Exercise goal
Where the lines below hold images, skip those and copy every word exactly.

Data
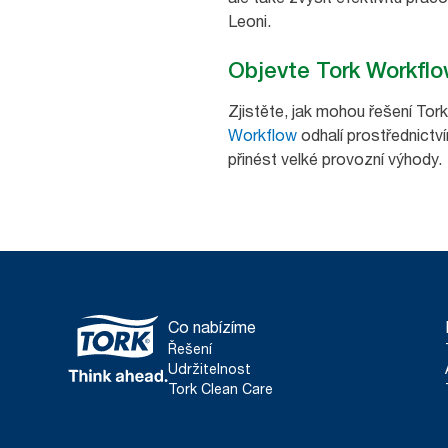
Leoni.
Objevte Tork Workflo
Zjistěte, jak mohou řešení Tork
Workflow
odhalí prostřednictv
přinést velké provozní výhody.
Co nabízíme
Řešení
Udržitelnost
Tork Clean Care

Answer box
Leoni.
Objevte Tork Workflo
Zjistěte, jak mohou řešení Tork
Workflow
odhalí prostřednictv
přinést velké provozní výhody.
Co nabízíme
Řešení
Udržitelnost
Tork Clean Care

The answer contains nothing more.